[[ Material provided, beginning ]]

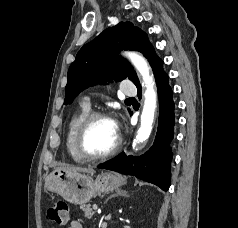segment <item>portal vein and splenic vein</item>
<instances>
[{
    "label": "portal vein and splenic vein",
    "instance_id": "18ae733b",
    "mask_svg": "<svg viewBox=\"0 0 238 228\" xmlns=\"http://www.w3.org/2000/svg\"><path fill=\"white\" fill-rule=\"evenodd\" d=\"M93 209H94V210H97V209H98V207H97L96 204L93 205Z\"/></svg>",
    "mask_w": 238,
    "mask_h": 228
}]
</instances>
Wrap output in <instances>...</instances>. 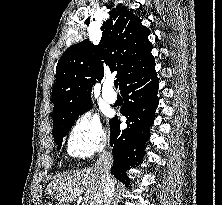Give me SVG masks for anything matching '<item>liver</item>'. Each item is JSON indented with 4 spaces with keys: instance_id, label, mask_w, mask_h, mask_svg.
<instances>
[{
    "instance_id": "6515ba94",
    "label": "liver",
    "mask_w": 222,
    "mask_h": 205,
    "mask_svg": "<svg viewBox=\"0 0 222 205\" xmlns=\"http://www.w3.org/2000/svg\"><path fill=\"white\" fill-rule=\"evenodd\" d=\"M46 192L56 194L57 200L69 205L82 196V205H99L103 186L96 168L62 174L48 184Z\"/></svg>"
}]
</instances>
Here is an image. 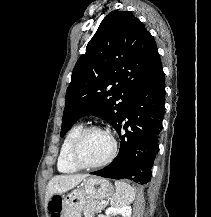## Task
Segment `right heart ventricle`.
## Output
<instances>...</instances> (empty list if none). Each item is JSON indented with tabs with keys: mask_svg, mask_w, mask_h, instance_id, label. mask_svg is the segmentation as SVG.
<instances>
[{
	"mask_svg": "<svg viewBox=\"0 0 211 217\" xmlns=\"http://www.w3.org/2000/svg\"><path fill=\"white\" fill-rule=\"evenodd\" d=\"M83 128L81 123L73 126L63 139L57 160V168L61 173L71 174L80 169L72 161L71 150L75 139Z\"/></svg>",
	"mask_w": 211,
	"mask_h": 217,
	"instance_id": "1",
	"label": "right heart ventricle"
}]
</instances>
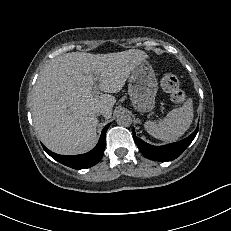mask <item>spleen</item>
Masks as SVG:
<instances>
[{"instance_id":"obj_1","label":"spleen","mask_w":231,"mask_h":231,"mask_svg":"<svg viewBox=\"0 0 231 231\" xmlns=\"http://www.w3.org/2000/svg\"><path fill=\"white\" fill-rule=\"evenodd\" d=\"M193 120L192 99H188L182 107L171 110L160 121H146V131L156 139L171 142L179 139L190 127Z\"/></svg>"}]
</instances>
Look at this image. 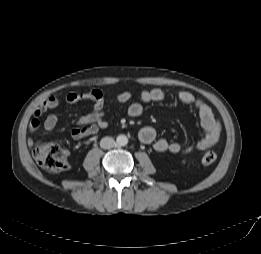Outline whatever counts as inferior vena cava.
<instances>
[{
	"label": "inferior vena cava",
	"mask_w": 261,
	"mask_h": 254,
	"mask_svg": "<svg viewBox=\"0 0 261 254\" xmlns=\"http://www.w3.org/2000/svg\"><path fill=\"white\" fill-rule=\"evenodd\" d=\"M115 141L111 137H104L100 141V147L103 149H110L115 146Z\"/></svg>",
	"instance_id": "602c4592"
}]
</instances>
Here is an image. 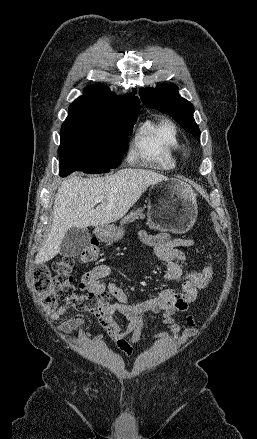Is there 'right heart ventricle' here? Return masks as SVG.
<instances>
[{
    "label": "right heart ventricle",
    "instance_id": "1",
    "mask_svg": "<svg viewBox=\"0 0 257 439\" xmlns=\"http://www.w3.org/2000/svg\"><path fill=\"white\" fill-rule=\"evenodd\" d=\"M134 147L144 162L168 170L175 167V154L183 143L176 126L163 119L142 125L136 133Z\"/></svg>",
    "mask_w": 257,
    "mask_h": 439
}]
</instances>
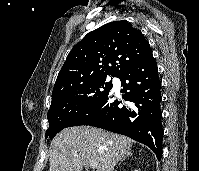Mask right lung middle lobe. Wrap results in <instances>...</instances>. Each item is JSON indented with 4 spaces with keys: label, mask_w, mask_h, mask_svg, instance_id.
Wrapping results in <instances>:
<instances>
[{
    "label": "right lung middle lobe",
    "mask_w": 199,
    "mask_h": 171,
    "mask_svg": "<svg viewBox=\"0 0 199 171\" xmlns=\"http://www.w3.org/2000/svg\"><path fill=\"white\" fill-rule=\"evenodd\" d=\"M106 80L107 77H103L86 82L52 102L47 114L49 128L45 138H53L78 115L104 97L112 88V81Z\"/></svg>",
    "instance_id": "dd1d6c3e"
}]
</instances>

[[ Material provided, end ]]

■ **Task item**: Return only the lines from the one containing "Mask right lung" through the last line of the entries above, exactly as written and without pictures.

■ **Written response**:
Mask right lung middle lobe. Wrap results in <instances>...</instances>. Each item is JSON indented with 4 spaces with keys: label, mask_w, mask_h, mask_svg, instance_id.
Wrapping results in <instances>:
<instances>
[{
    "label": "right lung middle lobe",
    "mask_w": 199,
    "mask_h": 171,
    "mask_svg": "<svg viewBox=\"0 0 199 171\" xmlns=\"http://www.w3.org/2000/svg\"><path fill=\"white\" fill-rule=\"evenodd\" d=\"M106 80L107 77H103L86 82L52 102L47 114L49 128L45 138H53L78 115L104 97L112 88V81Z\"/></svg>",
    "instance_id": "dd1d6c3e"
}]
</instances>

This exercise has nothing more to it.